L’intervention de Geneviève Couraud, ce samedi 27 novembre 2021 devant la Mairie de Marseille à l’occasion de la Manifestation contre les violences faites aux femmes, a fait le point sur ce que nous savons, par des contacts de l’intérieur via l’association Negar/Soutien aux femmes d’Afghanistan que je vous ai présentée dans l’article précédent.

Avec son autorisation, je publie la quasi totalité de son intervention ; et je vous invite, par solidarité avec le peuple et les femmes afghanes, à aller jusqu’à la fin d’une lecture bouleversante, et d’y trouver l’appel à chacune de nos consciences comme possible part active d’une opinion publique internationale.

Car récemment une jeune photographe afghane exfiltrée et exilée en Allemagne disait avec insistance, lors d’une rencontre à Marseille, que la conscience des peuples est le dernier espoir des femmes afghanes, face aux résultats de l’indifférence, du cynisme, et de l’incurie des démocraties.

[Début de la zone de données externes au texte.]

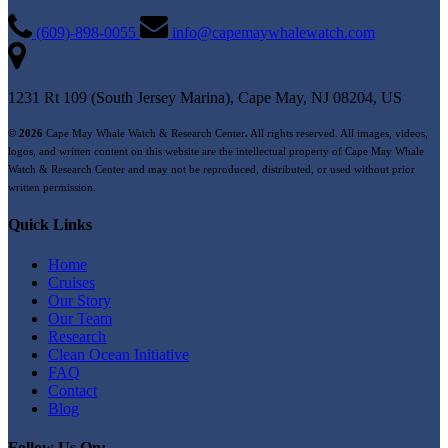
(609)-898-0055
info@capemaywhalewatch.com
1231 Rt 109 (South Jersey Marina), Cape May, NJ 08204, US
© 2026
Cape May Whale Watch & Research Center
.
All rights reserved. All images, videos,
logos, and written content on this website are the intellectual property of Cape May Whale
Watch & Research Center and may not be reproduced, distributed, or used without prior
written permission.
Quick Links
Home
Cruises
Our Story
Our Team
Research
Clean Ocean Initiative
FAQ
Contact
Blog
Follow Us On:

S’il en est qui n’ont pas perdu leur temps pendant le covid, et avant, c’est les taliban avec leur travail de noyautage, de l’institution judiciaire entre autres, pour se présenter comme un moindre mal face à ce lâcher-prise. Voici ce qui se passe là où ils passent.

«  (…)
C’est dur de constater cette effroyable répétition d’une séquence de l’histoire que nous ne connaissons que trop, et d’assister à ce bégaiement, ce hoquet de l’histoire qu’est le retour des milices talibanes.
C’est encore plus dur pour les femmes qui sont en ce moment en Afghanistan.

« L’Afghanistan, dit Fawzia Koofi, ancienne vice-présidente du Parlement d’Afghanistan, est le pire pays où naître pour une fille.».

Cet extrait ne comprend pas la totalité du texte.